Before we can even think about laying down a protected pathway, we have to understand the spatial blueprint of a facility. Because the environment entirely dictates the security required. We can define a facility into three specific zones:

• Controlled Access Area (CAA) – The complete building or facility area under direct physical control within which unauthorized persons are denied unrestricted access and are either escorted by authorized persons or are under continuous physical or electronic surveillance.
• Limited Access Area (LAA) – The space surrounding a PDS within which PDS exploitation is not considered likely or where legal authority to identify and remove a potential exploitation exists.
• Uncontrolled Access Area (UAA) – The area external or internal to a facility over which no personnel access controls are or can be exercised or any area not meeting the definition of Controlled Access Area (CAA) or LAA.

Regarding access areas, CNSSI 7003 makes certain requirements very clear:

• A PDS must originate and terminate in a CAA.
• The security levels at the start and end must match the classification of data being carried by the PDS.
• A PDS cannot be used in an uncontrolled access area. CNSSI 7003 guidance recommends data passing through a UAA be encrypted.

The guidance for selecting a Category 1 or Category 2 PDS is based on three factors:

1. Classification (Confidential, Secret, Top Secret, and Sensitive Compartmented Information) of the data being transmitted.
2. The threat level where the PDS is installed (Low or Medium).
3. Type of access area that the PDS routes through (CAA, LAA or UAA).
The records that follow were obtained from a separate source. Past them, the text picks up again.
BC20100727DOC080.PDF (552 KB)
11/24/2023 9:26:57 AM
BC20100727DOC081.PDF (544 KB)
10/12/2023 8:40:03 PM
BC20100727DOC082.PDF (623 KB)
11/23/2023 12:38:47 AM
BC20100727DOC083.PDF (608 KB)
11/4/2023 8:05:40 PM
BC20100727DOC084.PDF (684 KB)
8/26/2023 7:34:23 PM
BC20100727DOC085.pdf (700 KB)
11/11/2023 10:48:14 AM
Selecting the actual carrier type is based upon the physical conditions of the area the PDS traverses, the location of the PDS terminations, and the cost of implementation. The cost of implementing the PDS includes not only the cost of the initial installation, but also the recurring costs of inspection and maintenance.
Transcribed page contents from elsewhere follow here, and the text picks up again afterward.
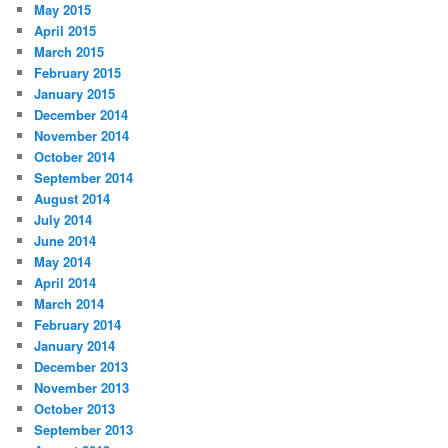
May 2015
April 2015
March 2015
February 2015
January 2015
December 2014
November 2014
October 2014
September 2014
August 2014
July 2014
June 2014
May 2014
April 2014
March 2014
February 2014
January 2014
December 2013
November 2013
October 2013
September 2013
We should also note that any PDS design must be approved by an Authorizing Official (AO).

A protected distribution system is only as secure as the highly trained eyes watching it. CNSSI 7003 policy mandates that inspectors actively assess the system for signs of penetration on a routine basis. A scratch on the paint, a slightly loose screw on a pull box, or a tamper seal that looks out of place. Security teams rely on a two inspection approaches:

Visual Inspections. Depending on the data classification, someone might literally have to physically walk the entire length of the pipeline every single day, even using mirrors to look at the back side of the pipes just to spot any physical changes. The frequency of inspections is based on the data classification level.

Technical Inspections. These are random verifications specifically designed to catch highly sophisticated tampering that a simple visual walk around might miss entirely. Certain electrical measurements taken after installation are used to compare new readings to detect tampering, even if the conduit looks untouched on the outside.